▸ Assignment: Print the whole listing below exactly, skipping every picture.

▸ Supplied data:
====

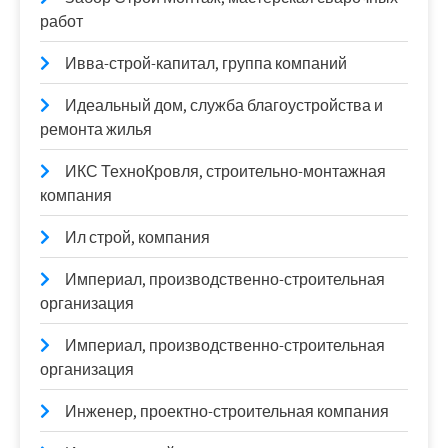
работ
Ивва-строй-капитал, группа компаний
Идеальный дом, служба благоустройства и
ремонта жилья
ИКС ТехноКровля, строительно-монтажная
компания
Ил строй, компания
Империал, производственно-строительная
организация
Империал, производственно-строительная
организация
Инженер, проектно-строительная компания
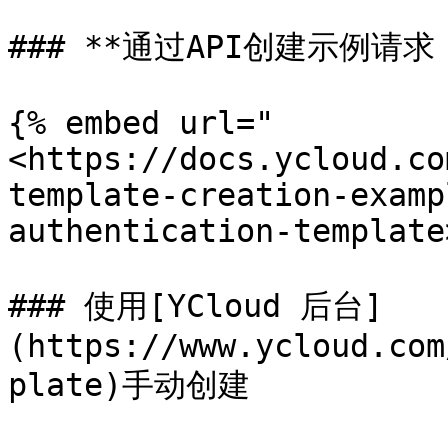
### **通过API创建示例请求
{% embed url="
<https://docs.ycloud.co
template-creation-examp
authentication-template
### 使用[YCloud 后台]
(https://www.ycloud.com
plate)手动创建
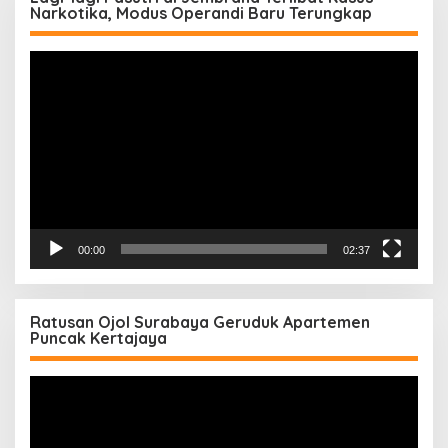
Narkotika, Modus Operandi Baru Terungkap
Pemutar
Video
00:00
02:37
Ratusan Ojol Surabaya Geruduk Apartemen
Puncak Kertajaya
Pemutar
Video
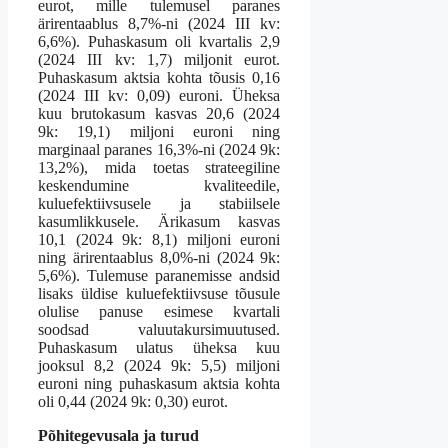
eurot, mille tulemusel paranes
ärirentaablus 8,7%-ni (2024 III kv:
6,6%). Puhaskasum oli kvartalis 2,9
(2024 III kv: 1,7) miljonit eurot.
Puhaskasum aktsia kohta tõusis 0,16
(2024 III kv: 0,09) euroni. Üheksa
kuu brutokasum kasvas 20,6 (2024
9k: 19,1) miljoni euroni ning
marginaal paranes 16,3%-ni (2024 9k:
13,2%), mida toetas strateegiline
keskendumine kvaliteedile,
kuluefektiivsusele ja stabiilsele
kasumlikkusele. Ärikasum kasvas
10,1 (2024 9k: 8,1) miljoni euroni
ning ärirentaablus 8,0%-ni (2024 9k:
5,6%). Tulemuse paranemisse andsid
lisaks üldise kuluefektiivsuse tõusule
olulise panuse esimese kvartali
soodsad valuutakursimuutused.
Puhaskasum ulatus üheksa kuu
jooksul 8,2 (2024 9k: 5,5) miljoni
euroni ning puhaskasum aktsia kohta
oli 0,44 (2024 9k: 0,30) eurot.
Põhitegevusala ja turud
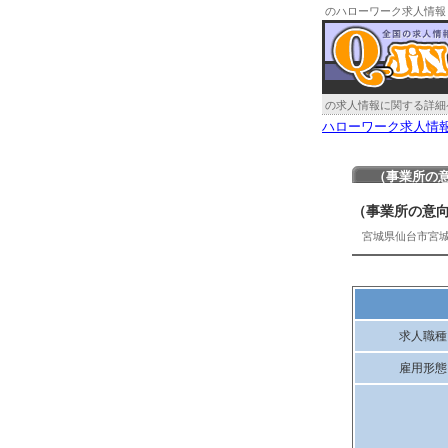
のハローワーク求人情報
の求人情報に関する詳細
ハローワーク求人情
（事業所の
（事業所の意
宮城県仙台市宮
求人職種
雇用形態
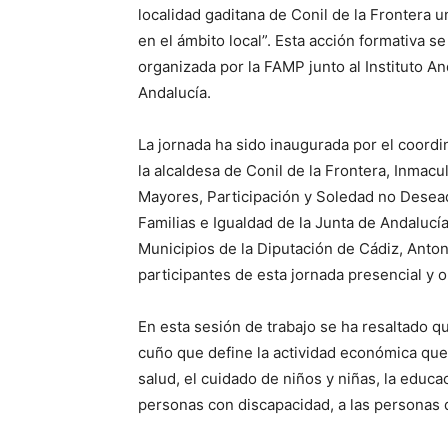
localidad gaditana de Conil de la Frontera
en el ámbito local”. Esta acción formativa 
organizada por la FAMP junto al Instituto A
Andalucía.
La jornada ha sido inaugurada por el coord
la alcaldesa de Conil de la Frontera, Inmac
Mayores, Participación y Soledad no Desead
Familias e Igualdad de la Junta de Andalucía
Municipios de la Diputación de Cádiz, Anton
participantes de esta jornada presencial y o
En esta sesión de trabajo se ha resaltado 
cuño que define la actividad económica que 
salud, el cuidado de niños y niñas, la educac
personas con discapacidad, a las personas 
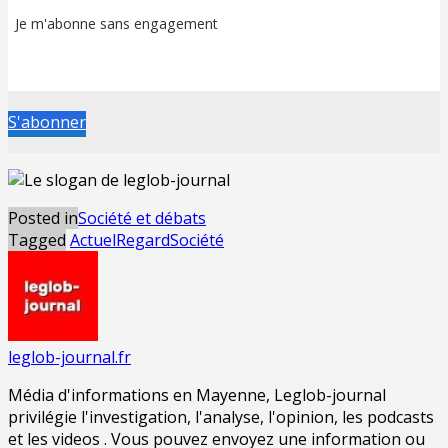
Je m'abonne sans engagement
S'abonner
Posted in
Société et débats
Tagged
Actuel
Regard
Société
leglob-journal.fr
Média d'informations en Mayenne, Leglob-journal
privilégie l'investigation, l'analyse, l'opinion, les podcasts
et les videos . Vous pouvez envoyez une information ou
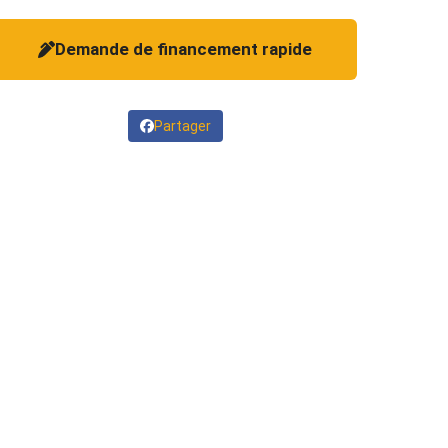
Demande de financement rapide
Partager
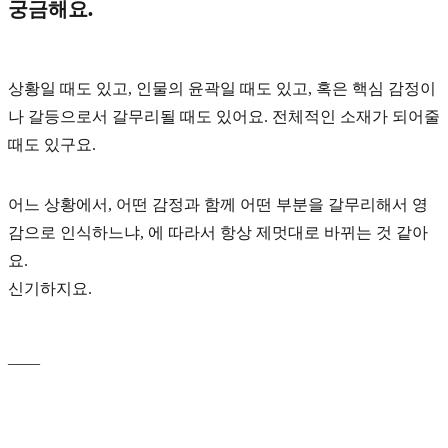
궁금해요.
상황일 때도 있고, 인물의 윤곽일 때도 있고, 혹은 핵심 감정이
나 갈등으로서 갈무리될 때도 있어요. 전체적인 소재가 되어줄
때도 있구요.
어느 상황에서, 어떤 감정과 함께 어떤 부분을 갈무리해서 영
감으로 인식하느냐, 에 따라서 항상 제멋대로 바뀌는 것 같아
요.
신기하지요.
____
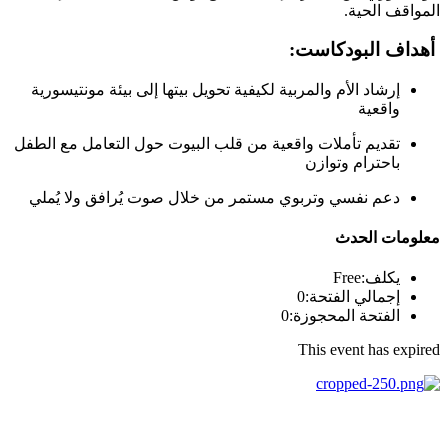
المواقف الحية.
أهداف البودكاست:
إرشاد الأم والمربية لكيفية تحويل بيتها إلى بيئة مونتيسورية
واقعية
تقديم تأملات واقعية من قلب البيوت حول التعامل مع الطفل
باحترام وتوازن
دعم نفسي وتربوي مستمر من خلال صوت يُرافق ولا يُملي
معلومات الحدث
يكلف:
Free
إجمالي الفتحة:
0
الفتحة المحجوزة:
0
This event has expired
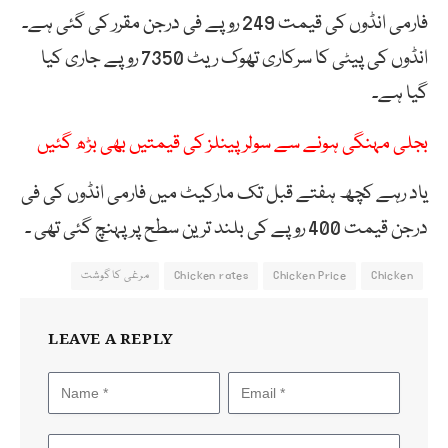
فارمی انڈوں کی قیمت 249 روپے فی درجن مقرر کی گئی ہے۔
انڈوں کی پیٹی کا سرکاری تھوک ریٹ 7350 روپے جاری کیا
گیا ہے۔
بجلی مہنگی ہونے سے سولر پینلز کی قیمتیں بھی بڑھ گئیں
یاد رہے کچھ ہفتے قبل تک مارکیٹ میں فارمی انڈوں کی فی
درجن قیمت 400 روپے کی بلند ترین سطح پر پہنچ گئی تھی ۔
Chicken
Chicken Price
Chicken rates
مرغی کا گوشت
LEAVE A REPLY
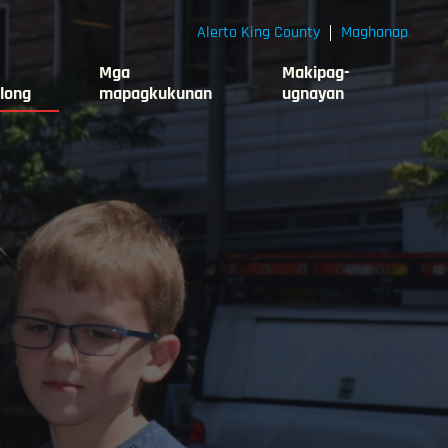
Alerto King County
Maghanap
Mga
Makipag-
long
mapagkukunan
ugnayan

====

▸ Answer space:
работ
Ивва-строй-капитал, группа компаний
Идеальный дом, служба благоустройства и
ремонта жилья
ИКС ТехноКровля, строительно-монтажная
компания
Ил строй, компания
Империал, производственно-строительная
организация
Империал, производственно-строительная
организация
Инженер, проектно-строительная компания
### **通过API创建示例请求
{% embed url="
<https://docs.ycloud.co
template-creation-examp
authentication-template
### 使用[YCloud 后台]
(https://www.ycloud.com
plate)手动创建
Narkotika, Modus Operandi Baru Terungkap
Pemutar
Video
00:00
02:37
Ratusan Ojol Surabaya Geruduk Apartemen
Puncak Kertajaya
Pemutar
Video
eurot, mille tulemusel paranes
ärirentaablus 8,7%-ni (2024 III kv:
6,6%). Puhaskasum oli kvartalis 2,9
(2024 III kv: 1,7) miljonit eurot.
Puhaskasum aktsia kohta tõusis 0,16
(2024 III kv: 0,09) euroni. Üheksa
kuu brutokasum kasvas 20,6 (2024
9k: 19,1) miljoni euroni ning
marginaal paranes 16,3%-ni (2024 9k:
13,2%), mida toetas strateegiline
keskendumine kvaliteedile,
kuluefektiivsusele ja stabiilsele
kasumlikkusele. Ärikasum kasvas
10,1 (2024 9k: 8,1) miljoni euroni
ning ärirentaablus 8,0%-ni (2024 9k:
5,6%). Tulemuse paranemisse andsid
lisaks üldise kuluefektiivsuse tõusule
olulise panuse esimese kvartali
soodsad valuutakursimuutused.
Puhaskasum ulatus üheksa kuu
jooksul 8,2 (2024 9k: 5,5) miljoni
euroni ning puhaskasum aktsia kohta
oli 0,44 (2024 9k: 0,30) eurot.
Põhitegevusala ja turud
のハローワーク求人情報
の求人情報に関する詳細
ハローワーク求人情
（事業所の
（事業所の意
宮城県仙台市宮
求人職種
雇用形態
localidad gaditana de Conil de la Frontera
en el ámbito local”. Esta acción formativa 
organizada por la FAMP junto al Instituto A
Andalucía.
La jornada ha sido inaugurada por el coord
la alcaldesa de Conil de la Frontera, Inmac
Mayores, Participación y Soledad no Desead
Familias e Igualdad de la Junta de Andalucía
Municipios de la Diputación de Cádiz, Anton
participantes de esta jornada presencial y o
En esta sesión de trabajo se ha resaltado 
cuño que define la actividad económica que 
salud, el cuidado de niños y niñas, la educac
personas con discapacidad, a las personas 
Je m'abonne sans engagement
S'abonner
Posted in
Société et débats
Tagged
Actuel
Regard
Société
leglob-journal.fr
Média d'informations en Mayenne, Leglob-journal
privilégie l'investigation, l'analyse, l'opinion, les podcasts
et les videos . Vous pouvez envoyez une information ou
Demande de financement rapide
Partager
궁금해요.
상황일 때도 있고, 인물의 윤곽일 때도 있고, 혹은 핵심 감정이
나 갈등으로서 갈무리될 때도 있어요. 전체적인 소재가 되어줄
때도 있구요.
어느 상황에서, 어떤 감정과 함께 어떤 부분을 갈무리해서 영
감으로 인식하느냐, 에 따라서 항상 제멋대로 바뀌는 것 같아
요.
신기하지요.
____
المواقف الحية.
أهداف البودكاست:
إرشاد الأم والمربية لكيفية تحويل بيتها إلى بيئة مونتيسورية
واقعية
تقديم تأملات واقعية من قلب البيوت حول التعامل مع الطفل
باحترام وتوازن
دعم نفسي وتربوي مستمر من خلال صوت يُرافق ولا يُملي
معلومات الحدث
يكلف:
Free
إجمالي الفتحة:
0
الفتحة المحجوزة:
0
This event has expired
فارمی انڈوں کی قیمت 249 روپے فی درجن مقرر کی گئی ہے۔
انڈوں کی پیٹی کا سرکاری تھوک ریٹ 7350 روپے جاری کیا
گیا ہے۔
بجلی مہنگی ہونے سے سولر پینلز کی قیمتیں بھی بڑھ گئیں
یاد رہے کچھ ہفتے قبل تک مارکیٹ میں فارمی انڈوں کی فی
درجن قیمت 400 روپے کی بلند ترین سطح پر پہنچ گئی تھی ۔
Chicken
Chicken Price
Chicken rates
مرغی کا گوشت
LEAVE A REPLY
Alerto King County
Maghanap
Mga
Makipag-
long
mapagkukunan
ugnayan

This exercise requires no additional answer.